## [Given entries]
■ ■ ■ ■ ■

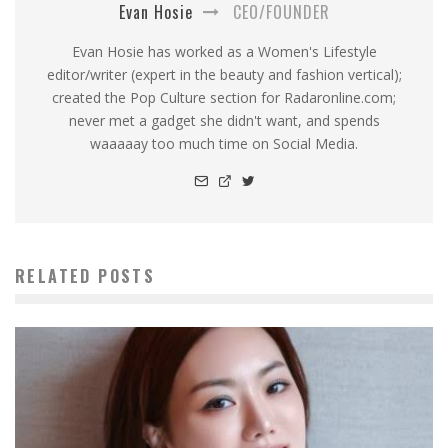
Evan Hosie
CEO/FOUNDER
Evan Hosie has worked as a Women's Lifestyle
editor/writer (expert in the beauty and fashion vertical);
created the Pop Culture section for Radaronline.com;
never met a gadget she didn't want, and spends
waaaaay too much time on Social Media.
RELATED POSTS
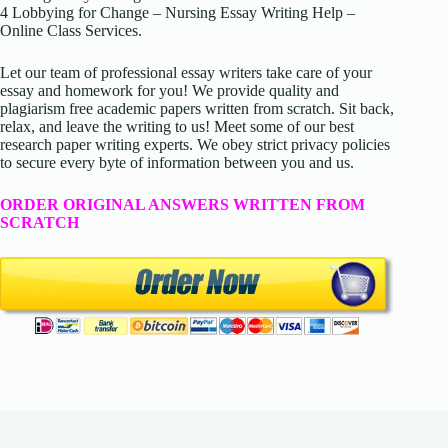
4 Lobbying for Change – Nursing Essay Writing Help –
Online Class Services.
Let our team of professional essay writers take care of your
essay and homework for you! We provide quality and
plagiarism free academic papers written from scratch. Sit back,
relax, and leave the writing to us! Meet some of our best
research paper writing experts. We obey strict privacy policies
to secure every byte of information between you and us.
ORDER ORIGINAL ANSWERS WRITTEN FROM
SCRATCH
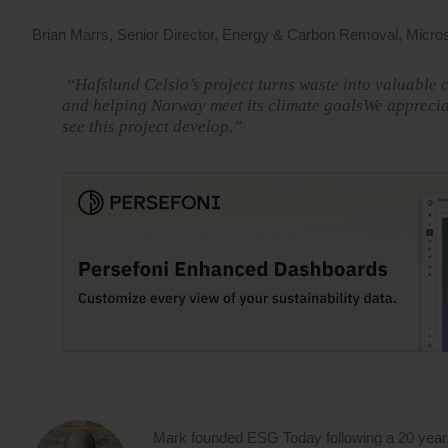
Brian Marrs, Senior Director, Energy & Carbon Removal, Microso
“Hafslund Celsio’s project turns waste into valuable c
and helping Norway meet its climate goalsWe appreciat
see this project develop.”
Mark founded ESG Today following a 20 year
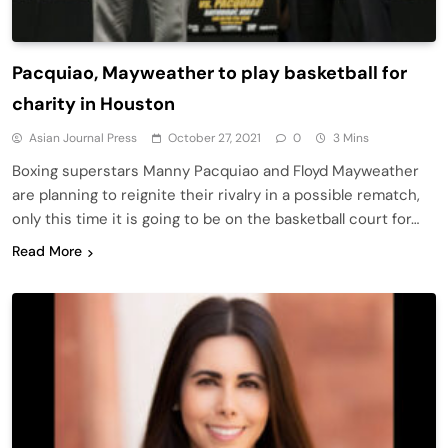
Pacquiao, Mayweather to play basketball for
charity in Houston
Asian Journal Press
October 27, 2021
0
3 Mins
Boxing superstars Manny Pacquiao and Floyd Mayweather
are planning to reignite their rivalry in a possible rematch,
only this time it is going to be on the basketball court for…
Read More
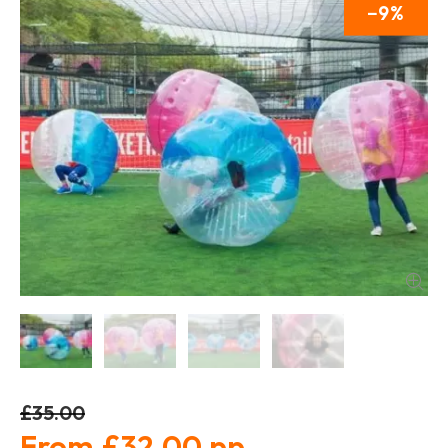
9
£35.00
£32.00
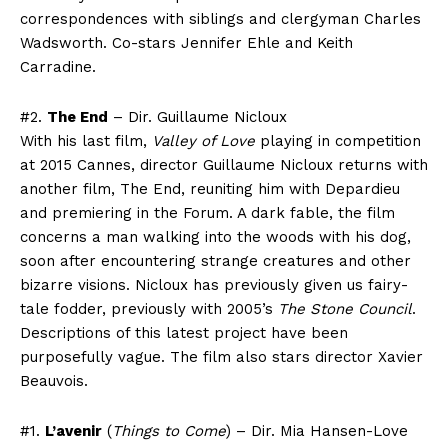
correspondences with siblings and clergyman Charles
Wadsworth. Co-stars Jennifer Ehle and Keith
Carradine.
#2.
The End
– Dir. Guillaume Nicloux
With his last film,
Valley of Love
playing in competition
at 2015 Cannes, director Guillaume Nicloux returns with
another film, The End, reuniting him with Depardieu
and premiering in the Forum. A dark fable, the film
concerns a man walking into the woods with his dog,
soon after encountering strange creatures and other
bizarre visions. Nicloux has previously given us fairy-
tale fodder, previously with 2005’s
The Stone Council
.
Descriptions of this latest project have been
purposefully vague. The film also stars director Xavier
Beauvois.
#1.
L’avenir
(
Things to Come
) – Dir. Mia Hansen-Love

■ ■ ■ ■ ■

## [Task requirements]
Within the data above, repeat exactly the lines from the one bearing "ORDER ORIGINAL ANSWERS WRITTEN FROM" through the one bearing "another film, The". Include no pictures and nothing else.

## [Exercise response]
ORDER ORIGINAL ANSWERS WRITTEN FROM
SCRATCH
Brian Marrs, Senior Director, Energy & Carbon Removal, Microso
“Hafslund Celsio’s project turns waste into valuable c
and helping Norway meet its climate goalsWe appreciat
see this project develop.”
Mark founded ESG Today following a 20 year
Pacquiao, Mayweather to play basketball for
charity in Houston
Asian Journal Press
October 27, 2021
0
3 Mins
Boxing superstars Manny Pacquiao and Floyd Mayweather
are planning to reignite their rivalry in a possible rematch,
only this time it is going to be on the basketball court for…
Read More
9
£35.00
£32.00
correspondences with siblings and clergyman Charles
Wadsworth. Co-stars Jennifer Ehle and Keith
Carradine.
#2.
The End
– Dir. Guillaume Nicloux
With his last film,
Valley of Love
playing in competition
at 2015 Cannes, director Guillaume Nicloux returns with
another film, The End, reuniting him with Depardieu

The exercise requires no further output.